为了从文件中删除空行和空格，我们可以使用 strip() 函数来处理每一行，并且过滤掉空行。示例代码如下：

def clean_text_file(file_path):
    cleaned_lines = []
    with open(file_path, 'r', encoding='utf-8') as file:
        for line in file:
            cleaned_line = line.strip()  # 删除行首尾的空格
            if cleaned_line:  # 过滤空行
                cleaned_lines.append(cleaned_line)
    return cleaned_lines

在这个函数中，我们打开每个 .txt 文件，逐行读取它的内容。通过 strip() 函数，我们删除了每一行的首尾空格。之后，我们过滤掉空行，只保留有内容的行。

步骤 3：合并所有文件的内容

接下来，我们要把所有清理过的文件内容合并在一起。我们可以通过调用 clean_text_file() 函数获取每个文件的内容，并将这些内容追加到一个大列表中。

def merge_cleaned_files(file_paths):
    all_cleaned_lines = []
    for file_path in file_paths:
        cleaned_lines = clean_text_file(file_path)
        all_cleaned_lines.extend(cleaned_lines)
    return all_cleaned_lines

在这个函数中，我们遍历所有的文件路径，使用 clean_text_file() 函数清理每个文件的内容，然后将所有清理后的内容合并到 all_cleaned_lines 列表中。

步骤 4：写入新文件

合并后的所有内容需要写入到一个新的 .txt 文件中。我们可以使用 Python 的 open() 函数来完成这个操作。

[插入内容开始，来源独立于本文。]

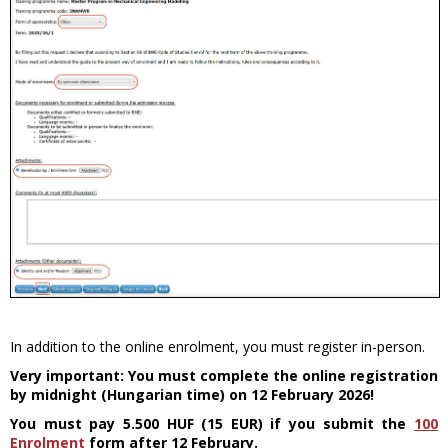
In addition to the online enrolment, you must register in-person.
Very important: You must complete the online registration
by midnight (Hungarian time) on 12 February 2026!
You must pay 5.500 HUF (15 EUR) if you submit the
100
Enrolment
form after 12 February.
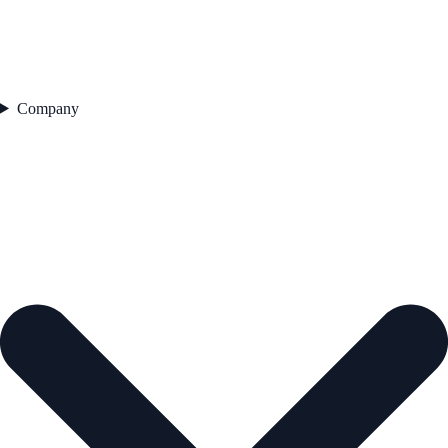
Company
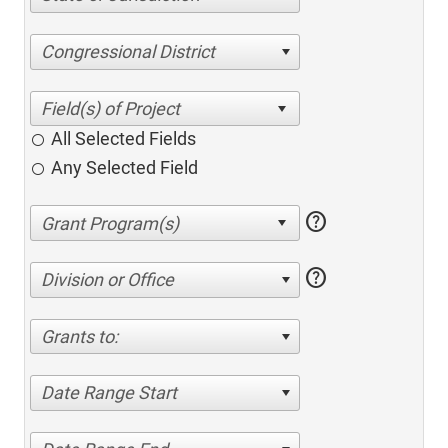
Congressional District
All Selected Fields
Any Selected Field
help
help
Division or Office
Grants to:
Date Range Start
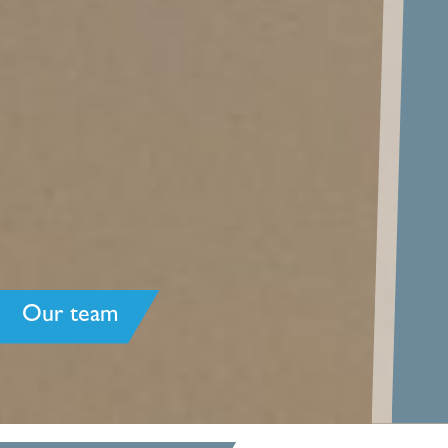
Our team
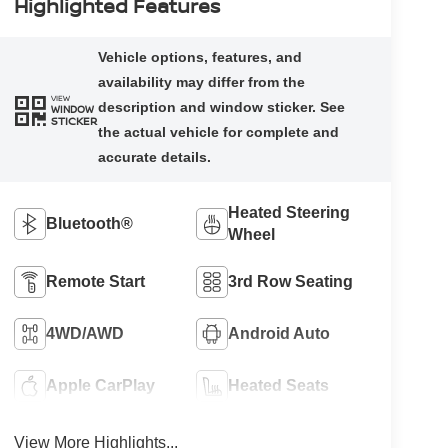
Highlighted Features
VIEW
WINDOW
STICKER
Heated Steering
Bluetooth®
Wheel
Remote Start
3rd Row Seating
4WD/AWD
Android Auto
Apple CarPlay
Heated Seats
View More Highlights...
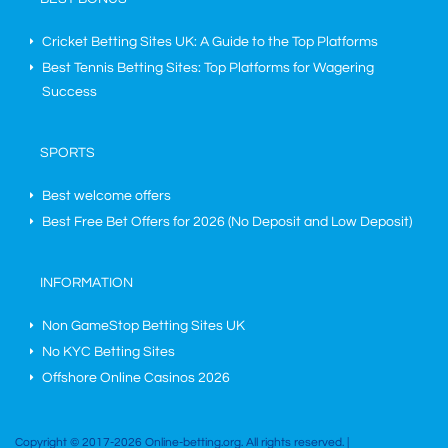
Cricket Betting Sites UK: A Guide to the Top Platforms
Best Tennis Betting Sites: Top Platforms for Wagering
Success
SPORTS
Best welcome offers
Best Free Bet Offers for
2026
(No Deposit and Low Deposit)
INFORMATION
Non GameStop Betting Sites UK
No KYC Betting Sites
Offshore Online Casinos 2026
Copyright © 2017-2026 Online-betting.org. All rights reserved. |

def write_to_new_file(new_file_path, cleaned_content):
    with open(new_file_path, 'w', encoding='utf-8') as new_file:
        for line in cleaned_content:
            new_file.write(line + '\n')

在这个函数中，我们打开一个新的文件，并将所有清理后的内容逐行写入文件。为了确保每行内容之间有换行符，我们在每一行后面添加了 \n。

完整的实现代码

将上述步骤整合在一起，形成完整的 Python 脚本：

import os

# Step 1: List all text files in the directory and its subdirectories
def list_text_files(root_dir):
    text_files = []
    for dirpath, dirnames, filenames in os.walk(root_dir):
        for file in filenames:
            if file.endswith(".txt"):
                text_files.append(os.path.join(dirpath, file))
    return text_files

# Step 2: Clean text files by removing blank lines and extra spaces
def clean_text_file(file_path):
    cleaned_lines = []
    with open(file_path, 'r', encoding='utf-8') as file:
        for line in file:
            cleaned_line = line.strip()  # Remove leading and trailing spaces
            if cleaned_line:  # Ignore blank lines
                cleaned_lines.append(cleaned_line)
    return cleaned_lines

# Step 3: Merge the cleaned content of all files
def merge_cleaned_files(file_paths):
    all_cleaned_lines = []
    for file_path in file_paths:
        cleaned_lines = clean_text_file(file_path)
        all_cleaned_lines.extend(cleaned_lines)
    return all_cleaned_lines

# Step 4: Write merged content to a new file
def write_to_new_file(new_file_path, cleaned_content):
    with open(new_file_path, 'w', encoding='utf-8') as new_file:
        for line in cleaned_content:
            new_file.write(line + '\n')

# Main function to orchestrate the process
def process_text_files(root_dir, new_file_path):
    # Step 1: Get all text files
    text_files = list_text_files(root_dir)
    # Step 2 and 3: Clean and merge the content
    cleaned_content = merge_cleaned_files(text_files)
    # Step 4: Write to the new file
    write_to_new_file(new_file_path, cleaned_content)

# Example usage:
root_directory = '/path/to/your/directory'
output_file = '/path/to/your/output_file.txt'
process_text_files(root_directory, output_file)

代码的解释

list_text_files 函数：它遍历了目录及其子目录，找到了所有以 .txt 结尾的文件。文件的完整路径被保存在 text_files 列表中，便于后续处理。
clean_text_file 函数：它读取给定文件的每一行，使用 strip() 函数清除行首尾的空格。之后，通过判断 cleaned_line 是否为空来过滤掉空行。如果这行有内容，就将它添加到 cleaned_lines 列表中。
merge_cleaned_files 函数：它合并所有文件的内容。我们遍历每个文件路径，调用 clean_text_file 来获取每个文件的清理内容，然后将这些内容合并到一个大列表中。
write_to_new_file 函数：它将合并后的内容写入到一个新的文件中。逐行写入时，通过 line + '\n' 来确保每一行都带有换行符。

示例说明

假设有如下目录结构：

/example_directory
    /subdir1
        file1.txt
        file2.txt
    /subdir2
        file3.txt
        file4.txt

每个 .txt 文件可能包含以下内容：

file1.txt
```
Hello World

This is a test.
  
```
file2.txt
```
Python is fun!
      
```
file3.txt
```
The quick brown fox.
```

处理后，每个文件的内容会删除空行和空格，结果将合并为：

Hello World
This is a test.
Python is fun!
The quick brown fox.

最后，所有处理后的内容会被写入到一个新的文件中。新的文件将包含所有 .txt 文件中非空行的内容，且所有行首尾的空格已经被去掉。

关于性能优化

如果处理的文件非常多或非常大，可能会涉及一些性能优化的需求。比如，逐步处理文件而不是一次性读取所有文件的内容，可以避免过大的内存占用。以下是一些可能的优化方向：

逐步写入输出文件：可以在处理每个文件时，直接将清理后的内容写入新的文件，而不是等所有文件都处理完再写入。这样可以避免在内存中存储过多的数据。
多线程处理：在 Python 中使用多线程或多进程模块（如 threading 或 multiprocessing）来同时处理多个文件，可以提升处理速度。
生成器：使用生成器处理文件可以更高效地利用内存，特别是在文件内容非常大的情况下。